• **What to do**
Of the entries below, restate word for word only the section that runs from the line with "игона и хаотичного" to the line with "прямых выборов мэра", counting both ends.

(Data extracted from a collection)
########################################
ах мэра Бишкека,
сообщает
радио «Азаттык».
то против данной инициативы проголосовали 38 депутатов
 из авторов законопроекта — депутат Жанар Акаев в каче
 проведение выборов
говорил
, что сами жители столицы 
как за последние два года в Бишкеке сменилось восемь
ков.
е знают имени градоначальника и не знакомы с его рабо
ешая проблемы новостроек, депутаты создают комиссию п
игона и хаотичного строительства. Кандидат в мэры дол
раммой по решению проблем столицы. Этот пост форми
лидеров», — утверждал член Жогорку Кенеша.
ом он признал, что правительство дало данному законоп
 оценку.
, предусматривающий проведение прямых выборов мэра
########################################
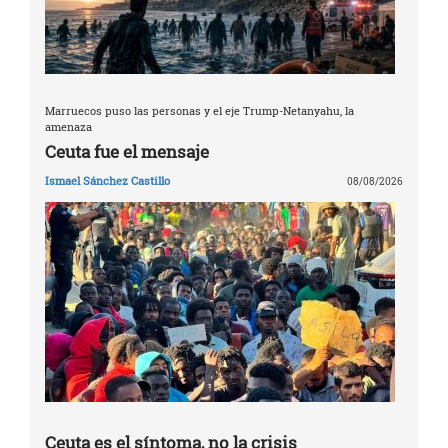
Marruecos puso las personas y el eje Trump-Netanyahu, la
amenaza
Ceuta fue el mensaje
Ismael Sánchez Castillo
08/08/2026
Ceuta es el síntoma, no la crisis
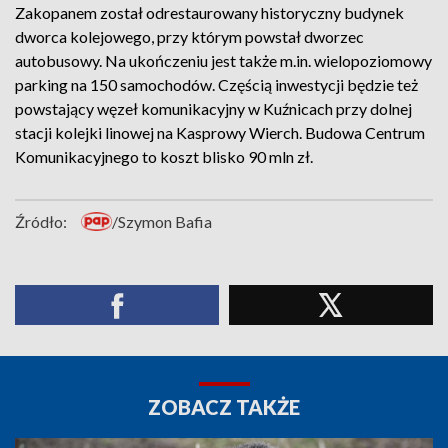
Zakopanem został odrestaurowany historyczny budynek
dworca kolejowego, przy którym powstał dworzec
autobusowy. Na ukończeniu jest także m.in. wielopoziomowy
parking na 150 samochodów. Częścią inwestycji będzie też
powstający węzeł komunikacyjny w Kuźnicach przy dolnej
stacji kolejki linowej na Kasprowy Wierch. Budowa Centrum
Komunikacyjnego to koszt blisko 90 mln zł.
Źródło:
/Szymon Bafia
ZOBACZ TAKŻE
########################################
• **Exercise answer**
игона и хаотичного строительства. Кандидат в мэры дол
раммой по решению проблем столицы. Этот пост форми
лидеров», — утверждал член Жогорку Кенеша.
ом он признал, что правительство дало данному законоп
 оценку.
, предусматривающий проведение прямых выборов мэра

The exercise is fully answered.